Greens challenge ALP hold in inner city

September 21, 2005
Issue 

Pip Hinman, Sydney

Labor won all three NSW parliamentary by-elections on September 17, but with swings against new Premier Morris Iemma's government of 4-12%. In Marrickville, the Greens scored their highest vote ever for a lower house seat, gaining a primary vote of 38% and reaching 41.7% after preferences. This was a clear message that people are fed up with Labor's neoliberal course.

In Maroubra, Labor recorded a 3.6% swing against it, standing Michael Daly (a former staffer of Gough Whitlam). The Greens' Anne Gardiner scored a high 26.4%.

Macquarie Fields, the western Sydney suburb where riots erupted last year after a youth was killed in a high-speed police car chase, was the only seat contested by the Liberals. High unemployment, especially among youth, and a severe lack of services ensured a 12.4% swing against Labor's Steve Chaytor, who won 52.3% of the vote, compared to the whistle-blower nurse Nola Fraser, who ran for the Liberal Party and gained 41.7%.

Labor's Carmel Tebbutt, who is also the NSW education minister, vacated her upper house seat to contest former deputy premier Andrew Refshauge's safe seat of Marrickville. A swing of 7% against Labor indicated just how angry people are at Labor's cuts to TAFE, programs for children with special needs, disability services and public transport.

The Greens' campaign concentrated on the need for better public services — transport, education and housing in particular. Greens candidate Sam Byrne, deputy mayor for Marrickville, was pleased with the results, saying "it's a good bellweather for the next state election", due in 2007.

The Socialist Alliance, which only contested the seat of Marrickville, scored 1.58% (494 votes).

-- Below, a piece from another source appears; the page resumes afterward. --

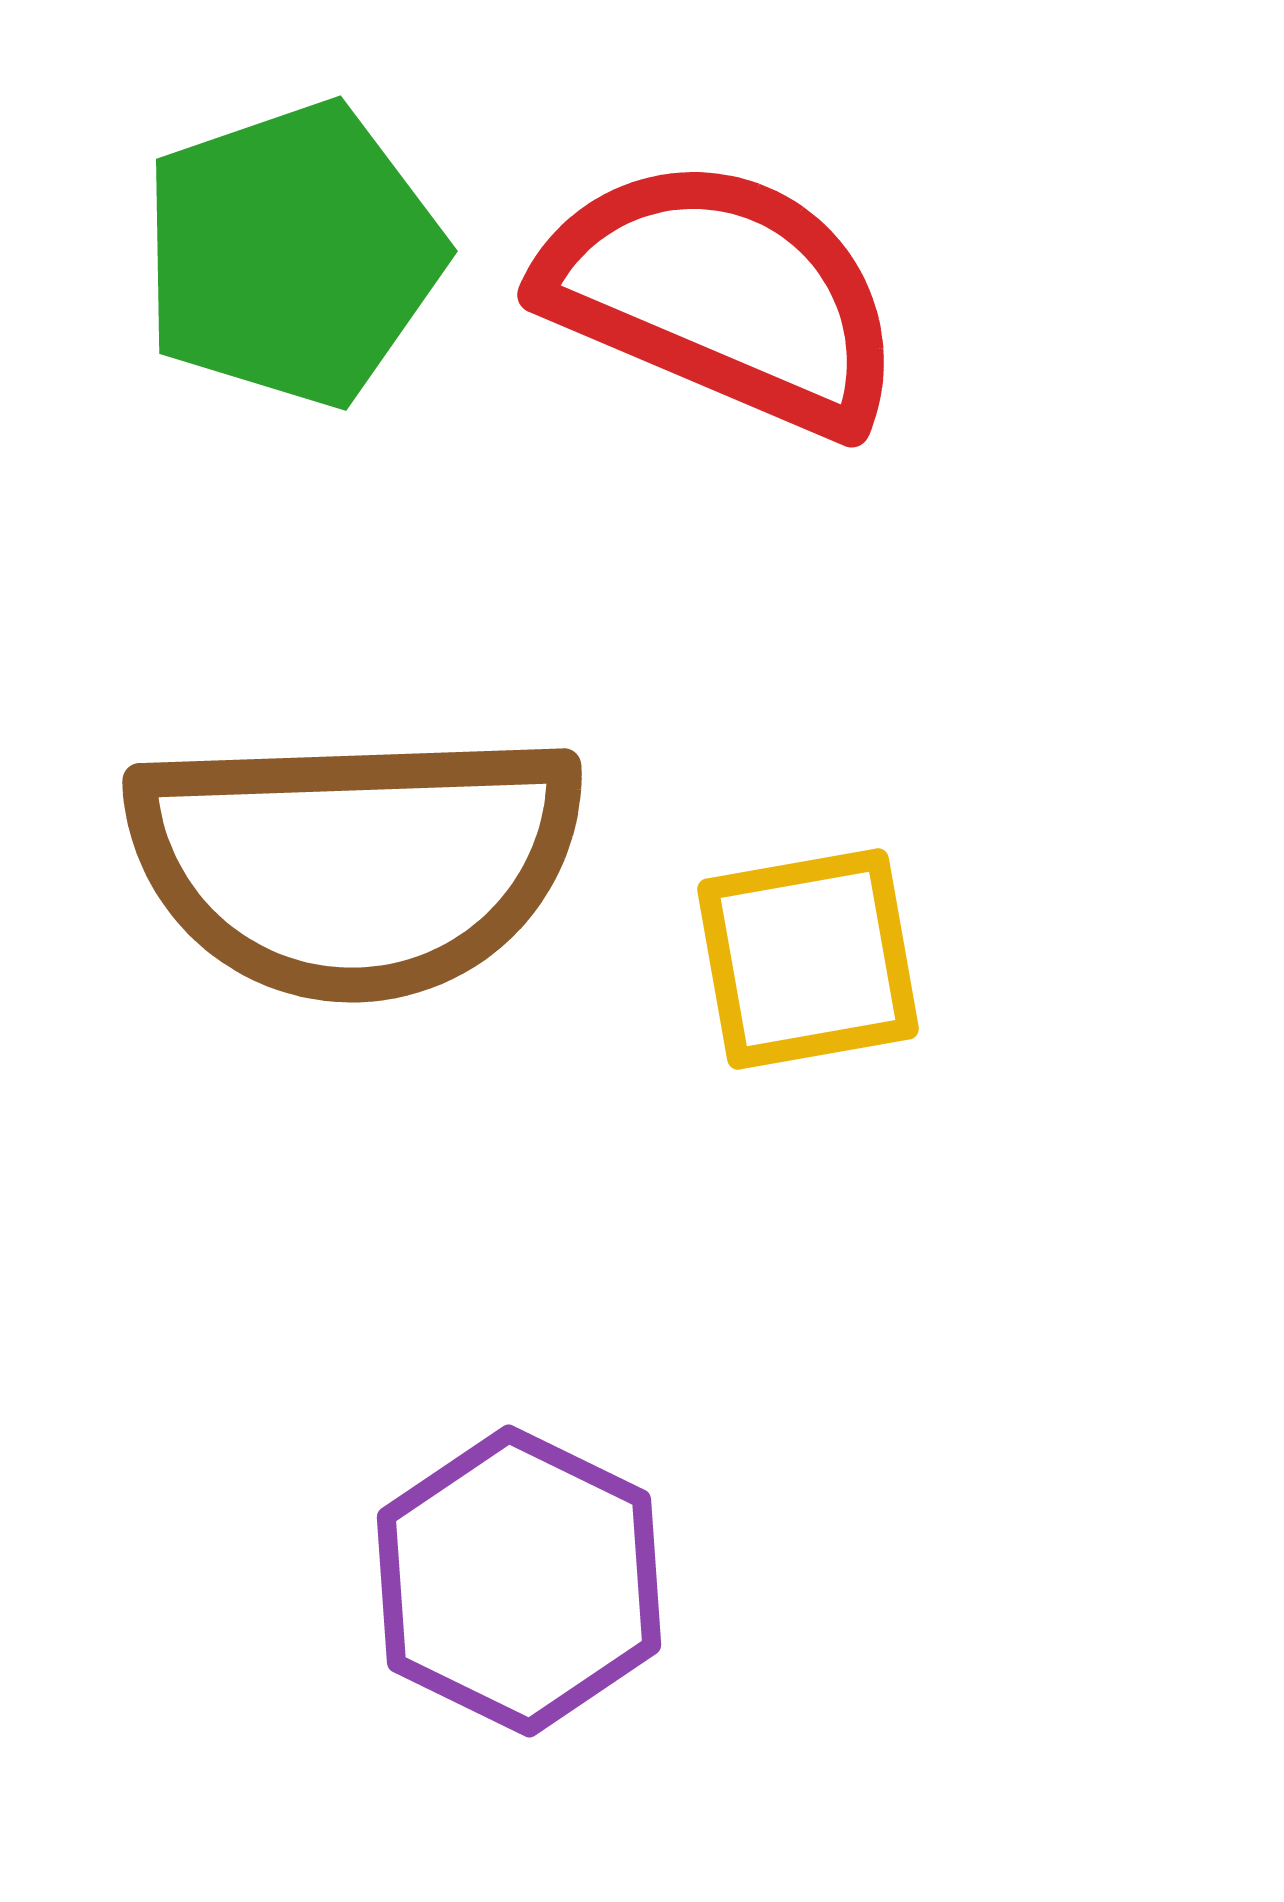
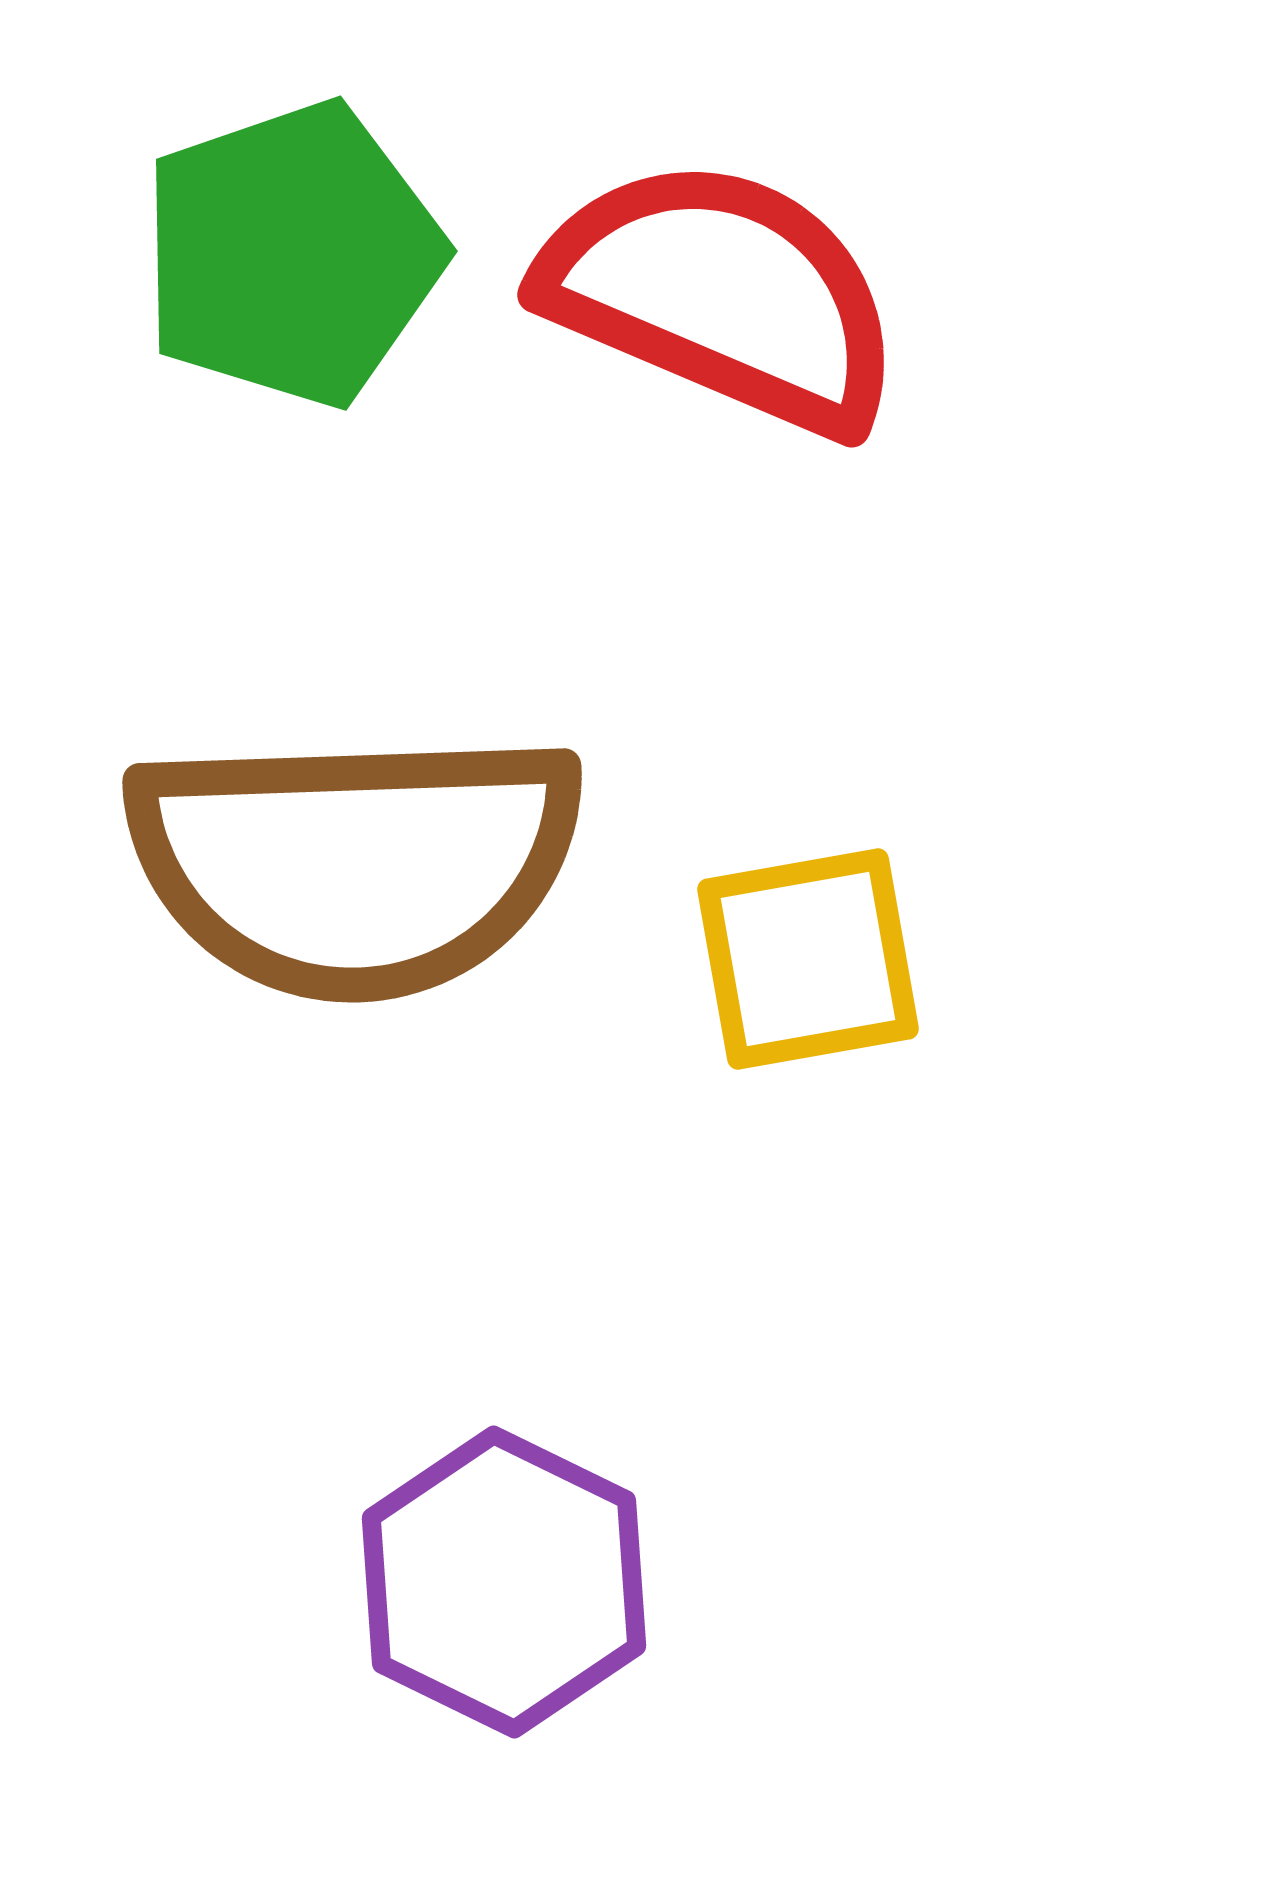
purple hexagon: moved 15 px left, 1 px down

Communist League candidate Alisdair Macdonald, standing as an independent and refusing to direct preferences to any other party, received 0.39%.

The alliance's campaign highlighted a call on the Iemma government to refuse to cooperate with the new federal IR laws, arguing that if all the state Labor governments did that, the proposed federal workplace laws would be unworkable. It also raised the call for free public transport, arguing that the social and environmental benefits from such a step may even save money over time. In addition, the Socialist Alliance called on the Iemma government not to cooperate with the Howard government's moves to strengthen "anti-terror" legislation, saying the new measures will only undermine the right to free speech.

The ALP machine pulled out all stops for the campaign in Marrickville. The Tebbutt campaign spent huge amounts of money — the exact figure she would not reveal — on multiple mail-outs and leaflets to every household. This seemed to backfire though, as people complained about the deluge of ALP election propaganda. Obviously worried about the Greens, the leaderships of several unions, including the Public Service Association, the Australian Manufacturing Workers Union and the Electrical Trades Union, sent letters to their members in Marrickville urging a vote for Tebbutt. Prominent ALP women, including ACTU leader Sharan Burrow, author Anne Summers and NSW MP Linda Burney, also sent a letter to every household asking for women to vote for Tebbutt.

ALP strategists assert that the disclosure of the Latham diaries would have had an impact on the election. But many people had probably already made up their minds about NSW Labor before then.

[Pip Hinman was the Socialist Alliance candidate in the Marrickville by-election.]

From Green Left Weekly, September 21, 2005.